2503.11611v1
A Census of the Most Obscured Galaxy Nuclei over Cosmic Time to be revealed by PRIMA
First listed 2025-03-14 | Last updated 2025-03-14
Abstract
Characterizing the growth of supermassive Black Holes (SMBHs) is critical to the evolution of galaxies, however the majority of this activity is obscured, rendering traditional tracers of active SMBHs, such as in the restframe optical/UV, ineffective. The mid-infrared has been particularly successful in revealing obscured AGN activity however much of this work is confined to the local universe due to the lack of a far-IR telescope with the required sensitivity and wavelength coverage. In this work we demonstrate the effectiveness of PRIMA (PRobe far-Infrared Mission for Astrophysics), a concept 1.8m far-IR observatory, to detect and characterize deeply obscured galaxy nuclei over cosmic time. With the PRIMAger instrument covering 25 - 235 $μ$m, we find that we can accurately detect obscured nuclei via the deep silicate absorption at restframe $9.8 μ$m between $z=2-7$. Additionally, the FIRESS spectrograph can produce R$\sim$100 spectra of obscured nuclei out to $z\sim7$, detecting Polycyclic Aromatic Hydrocarbons (PAHs), ices, ionized and molecular gas.
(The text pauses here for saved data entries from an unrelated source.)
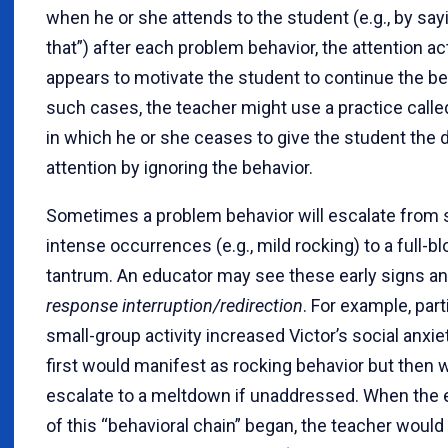
when he or she attends to the student (e.g., by say
that”) after each problem behavior, the attention ac
appears to motivate the student to continue the beh
such cases, the teacher might use a practice call
in which he or she ceases to give the student the 
attention by ignoring the behavior.
Sometimes a problem behavior will escalate from s
intense occurrences (e.g., mild rocking) to a full-b
tantrum. An educator may see these early signs a
response interruption/redirection
. For example, part
small-group activity increased Victor’s social anxie
first would manifest as rocking behavior but then 
escalate to a meltdown if unaddressed. When the 
of this “behavioral chain” began, the teacher would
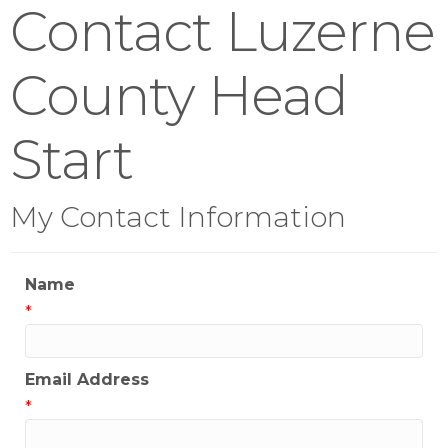
Contact Luzerne
County Head
Start
My Contact Information
Name
*
Email Address
*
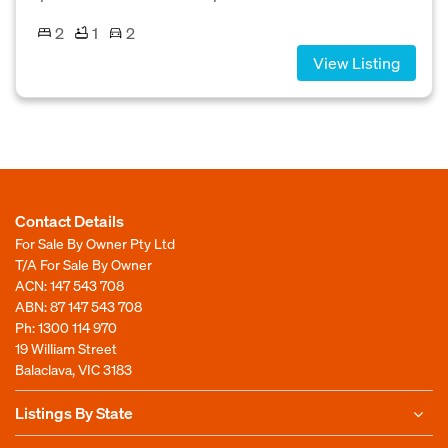
2
1
2
View Listing
Contact Details
For Sale By Owner Pty Ltd
T/A For Sale By Owner
ACN: 147 543 708
ABN: 87 147 543 708
Ph:
1300 114 970
19 William Street
Balaclava, VIC 3183
Listings By State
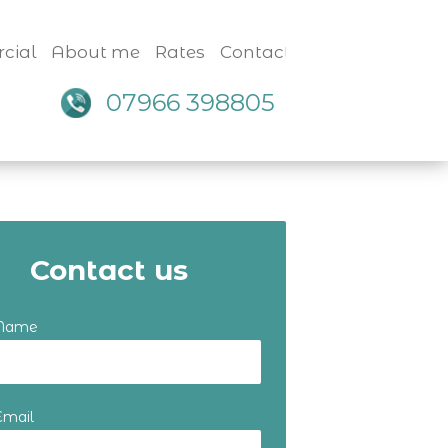
cial
About me
Rates
Contact
07966 398805
Contact us
 Name
Email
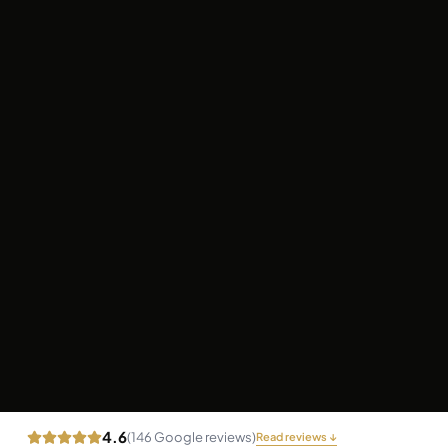
4.6
(
146
Google reviews)
Read reviews ↓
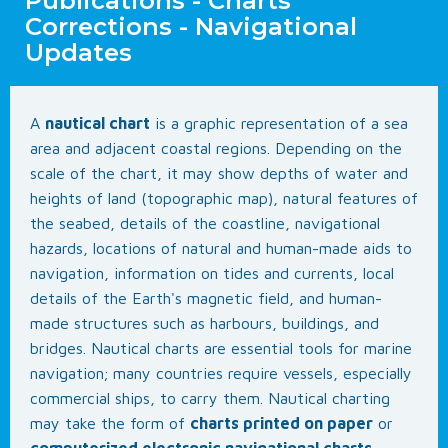
Publications - Charts
Corrections - Navigational
Updates
A
nautical chart
is a graphic representation of a sea
area and adjacent coastal regions. Depending on the
scale of the chart, it may show depths of water and
heights of land (topographic map), natural features of
the seabed, details of the coastline, navigational
hazards, locations of natural and human-made aids to
navigation, information on tides and currents, local
details of the Earth's magnetic field, and human-
made structures such as harbours, buildings, and
bridges. Nautical charts are essential tools for marine
navigation; many countries require vessels, especially
commercial ships, to carry them. Nautical charting
may take the form of
charts printed on paper
or
computerized electronic navigational charts
.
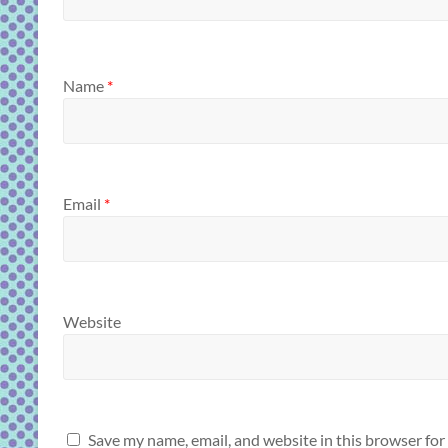
Name
*
Email
*
Website
Save my name, email, and website in this browser for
With the large number of deeply obscured nuclei PRIMA can detect and characterize, such a mission is critical to understanding the growth of SMBHs.
Short digest
Concept study for the 1.8 m far‑IR PRIMA mission shows how to census the most buried galaxy nuclei across cosmic time. PRIMAger (25–235 um) photometry captures rest‑frame 9.8 um silicate absorption from z=2–7, enabling color selections that recover local CONs and scale to high z. FIRESS low‑resolution (R~100) spectroscopy to z~7 would detect PAHs, ice bands, and warm‑gas diagnostics even when high‑ionization lines are quenched, yielding redshifts and column densities. Simulations plus local (U)LIRG templates (NGC 4418 vs NGC 7714) suggest large, confusion‑mitigated yields in 1500 h/deg^2 surveys, making PRIMA pivotal for the obscured phase of SMBH growth.
Key figures to inspect
- Figure 1 — Check how the PRIMAger filter set tracks the 9.8 um silicate trough with redshift and separates an obscured template (NGC 4418) from a PAH‑dominated star‑former (NGC 7714), foreshadowing photometric redshift leverage.
- Figure 2 — Inspect the mock FIRESS R~100 spectrum (5 h) for an obscured nucleus in a HLIRG: which PAH bands, ice absorptions, and the silicate depth are recovered, and how the continuum shape enables column‑density estimates when high‑ionization lines are weak.
- Figure 3 — Follow the redshift‑binned color–color cuts: where GOALS/HERUS objects with known deep obscuration land relative to pure star‑forming galaxies, and how the NGC 4418–NGC 7714 mixing track maps increasing nuclear fraction into the selection box.
- Figure 4 — Read off predicted PRIMAger detections versus L_IR from the SPRITZ simulation for a 1500 h/deg^2 field; note how confusion‑mitigated sensitivities affect the counts only marginally at long wavelengths, guiding survey design.